C. Methods of Diagnosing a Kidney Disease

[0064] Disclosed are methods of diagnosing a kidney disease in a subject based on an increase of sPRR in a urine sample obtained from the subject.

[0065] Disclosed are methods of diagnosing a kidney disease in a subject comprising a) detecting an increase of sPRR in a urine sample obtained from the subject; and b) administering a therapeutic known to treat the kidney disease to the subject.

[0066] Disclosed are methods of diagnosing a kidney disease in a subject comprising a) detecting an increase of sPRR in a urine sample obtained from the subject; and b) administering a therapeutic known to treat the kidney disease to the subject, wherein the sPRR in the urine sample of the subject was detected by ELISA. sPRR can also be detected by other common techniques known to detect proteins and protein fragments, such as but not limited to, western blot, dot blot, slot blot, or other known immunoassays, or mass spectrometry-based methods.

[0067] Disclosed are methods of diagnosing a kidney disease in a subject comprising a) detecting an increase of sPRR in a urine sample obtained from the subject; and b) administering a therapeutic known to treat the kidney disease to the subject, wherein the kidney disease is acute kidney injury, chronic kidney disease, or end-stage kidney disease

[0068] Therapeutics known to treat the kidney disease can be, but are not limited to, an angiotensin-converting-enzyme (ACE) inhibitor, an Ang II type I (ATI) blocker, corticosteroids, or an immunosuppressant.
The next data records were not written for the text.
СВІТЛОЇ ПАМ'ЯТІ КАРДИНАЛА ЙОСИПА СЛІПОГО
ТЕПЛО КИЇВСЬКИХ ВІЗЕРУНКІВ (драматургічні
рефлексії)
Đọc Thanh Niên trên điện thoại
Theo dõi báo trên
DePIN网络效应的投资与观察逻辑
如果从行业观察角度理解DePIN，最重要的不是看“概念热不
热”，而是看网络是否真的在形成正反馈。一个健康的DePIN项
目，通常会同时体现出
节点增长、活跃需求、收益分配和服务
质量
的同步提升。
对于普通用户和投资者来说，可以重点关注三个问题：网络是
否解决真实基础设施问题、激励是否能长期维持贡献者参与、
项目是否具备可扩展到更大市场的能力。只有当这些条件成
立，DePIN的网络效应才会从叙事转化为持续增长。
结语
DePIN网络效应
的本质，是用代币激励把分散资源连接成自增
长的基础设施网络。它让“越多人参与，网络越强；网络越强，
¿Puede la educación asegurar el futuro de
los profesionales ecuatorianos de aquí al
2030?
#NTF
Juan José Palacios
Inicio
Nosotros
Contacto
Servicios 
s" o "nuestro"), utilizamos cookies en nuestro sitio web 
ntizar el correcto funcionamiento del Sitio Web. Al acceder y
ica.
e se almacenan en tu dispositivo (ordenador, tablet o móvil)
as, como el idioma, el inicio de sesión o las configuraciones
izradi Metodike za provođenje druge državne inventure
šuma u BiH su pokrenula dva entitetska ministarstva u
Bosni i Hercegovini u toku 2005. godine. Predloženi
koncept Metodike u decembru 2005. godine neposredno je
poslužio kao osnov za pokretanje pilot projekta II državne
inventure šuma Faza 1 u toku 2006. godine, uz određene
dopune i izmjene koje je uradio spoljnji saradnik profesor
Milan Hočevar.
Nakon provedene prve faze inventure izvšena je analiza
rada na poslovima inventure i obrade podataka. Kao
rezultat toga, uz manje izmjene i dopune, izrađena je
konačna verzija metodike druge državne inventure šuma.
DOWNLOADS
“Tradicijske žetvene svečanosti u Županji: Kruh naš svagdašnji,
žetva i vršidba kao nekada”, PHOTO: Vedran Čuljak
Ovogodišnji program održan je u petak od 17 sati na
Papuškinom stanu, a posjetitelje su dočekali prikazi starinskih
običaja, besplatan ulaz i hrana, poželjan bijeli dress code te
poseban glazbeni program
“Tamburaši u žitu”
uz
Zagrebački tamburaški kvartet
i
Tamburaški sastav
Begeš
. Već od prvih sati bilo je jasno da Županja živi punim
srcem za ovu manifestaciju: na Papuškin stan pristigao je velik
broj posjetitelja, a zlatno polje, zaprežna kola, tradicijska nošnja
In some instances, the therapeutic can be a PRR antagonists. PRR antagonists can be polypeptides or small molecules. Examples of functional PRR antagonist polypeptides include but are not limited to

IFDNIISQGVLKEDVF (PR10; SEQ ID NO: l), LPTDTTTFKRIFLKRMPSI (PR20; SEQ ID NO:2), LPTDTTTFKRIFLKRMPSIRE (PR30; SEQ ID NO:3), and

LPTRTATFERIPLKKMPSVRE (PR40; SEQ ID NO:4). Variants of the PRR antagonist polypeptides can be used. In some instances, polynucleotides that are capable of encoding the PRR antagonist polypeptides can be used.
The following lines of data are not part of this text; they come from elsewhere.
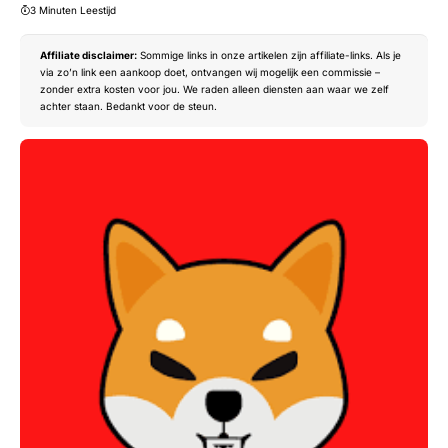
3 Minuten Leestijd
Affiliate disclaimer:
Sommige links in onze artikelen zijn affiliate-links. Als je
via zo’n link een aankoop doet, ontvangen wij mogelijk een commissie –
zonder extra kosten voor jou. We raden alleen diensten aan waar we zelf
achter staan. Bedankt voor de steun.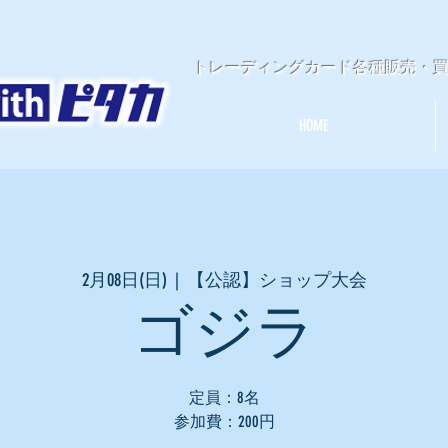
​トレーディングカード各種販売・
HOME
2月08日(日)
  |  
【公認】ショップ大会
ゴジラ
定員：8名
参加費：200円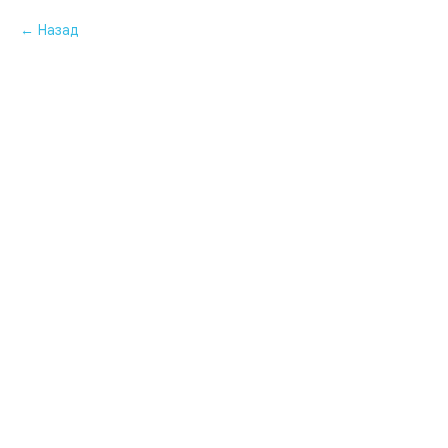
Назад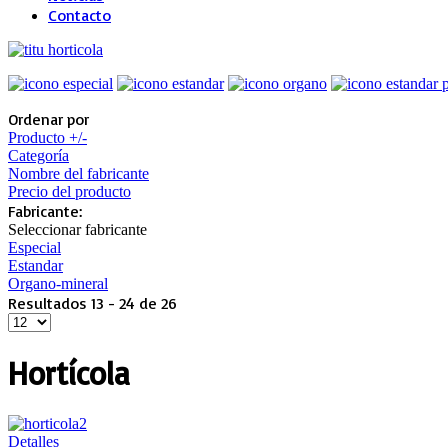
Contacto
Ordenar por
Producto +/-
Categoría
Nombre del fabricante
Precio del producto
Fabricante:
Seleccionar fabricante
Especial
Estandar
Organo-mineral
Resultados 13 - 24 de 26
Hortícola
Detalles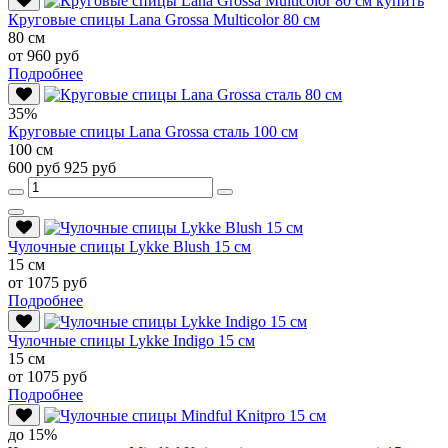
Круговые спицы Lana Grossa Multicolor 80 см
80 см
от 960 руб
Подробнее
35%
Круговые спицы Lana Grossa сталь 100 см
100 см
600 руб
925 руб
Чулочные спицы Lykke Blush 15 см
15 см
от 1075 руб
Подробнее
Чулочные спицы Lykke Indigo 15 см
15 см
от 1075 руб
Подробнее
до 15%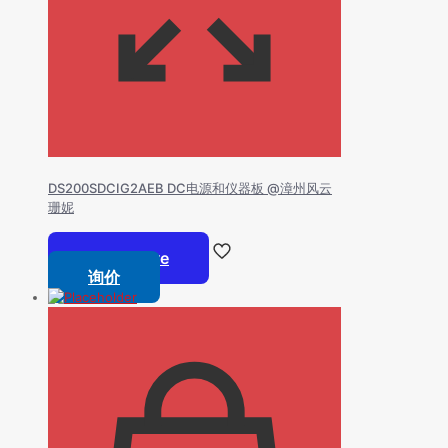
DS200SDCIG2AEB DC电源和仪器板 @漳州风云
珊妮
Read more
询价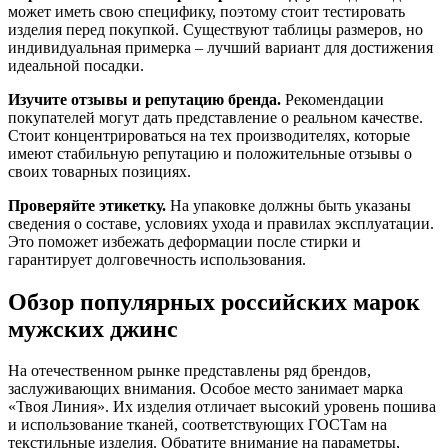
может иметь свою специфику, поэтому стоит тестировать
изделия перед покупкой. Существуют таблицы размеров, но
индивидуальная примерка – лучший вариант для достижения
идеальной посадки.
Изучите отзывы и репутацию бренда.
Рекомендации
покупателей могут дать представление о реальном качестве.
Стоит концентрироваться на тех производителях, которые
имеют стабильную репутацию и положительные отзывы о
своих товарных позициях.
Проверяйте этикетку.
На упаковке должны быть указаны
сведения о составе, условиях ухода и правилах эксплуатации.
Это поможет избежать деформации после стирки и
гарантирует долговечность использования.
Обзор популярных российских марок
мужских джинс
На отечественном рынке представлены ряд брендов,
заслуживающих внимания. Особое место занимает марка
«Твоя Линия». Их изделия отличает высокий уровень пошива
и использование тканей, соответствующих ГОСТам на
текстильные изделия. Обратите внимание на параметры,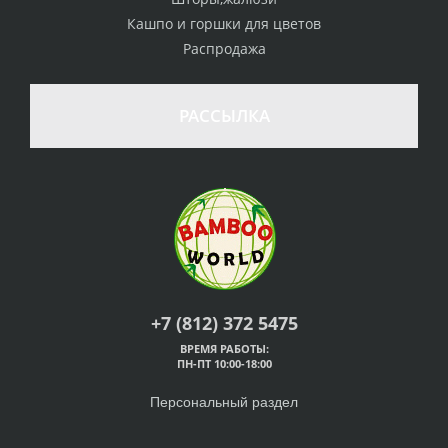
Кашпо и горшки для цветов
Распродажа
РАССЫЛКА
+7 (812) 372 5475
ВРЕМЯ РАБОТЫ:
ПН-ПТ 10:00-18:00
Персональный раздел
[0069] Further disclosed are methods of diagnosing a kidney disease in a subject comprising a) detecting an increase of sPRR in a urine sample obtained from the subject; and b) administering a therapeutic known to treat the kidney disease to the subject, further comprising determining a decrease or no change in the amount of sPRR in a plasma sample taken from the subject. In some instances, determining a decrease or no change in the amount of sPRR in a plasma sample taken from the subject occurs prior to administering a therapeutic known to treat the kidney disease to the subject. In some instances, an increase of sPRR in a plasma sample taken from the subject can be indicative that no administering of a therapeutic known to treat the kidney disease is required. The same techniques used to determine the levels of sPRR in a urine sample can be used to determine the levels of sPRR in a plasma sample.

D. Methods of Determining the Efficacy of a Therapeutic

[0070] Disclosed are methods of determining the efficacy of a therapeutic based on the levels of sPRR present in a urine sample obtained from a subject that has received at least one dose of the therapeutic.

[0071] Disclosed are methods of determining the efficacy of a therapeutic comprising a) determining the level of sPRR in the urine of a subject; b) administering at least one dose of the therapeutic to the subject; c) determining the level of sPRR in the urine of a subject after step (b); and d) comparing the level of sPRR determined in step (c) to the level of sPRR determined in step (a), wherein the level of sPRR determined in step (c) compared to the level of sPRR determined in step (a) is indicative of the efficacy of the therapeutic.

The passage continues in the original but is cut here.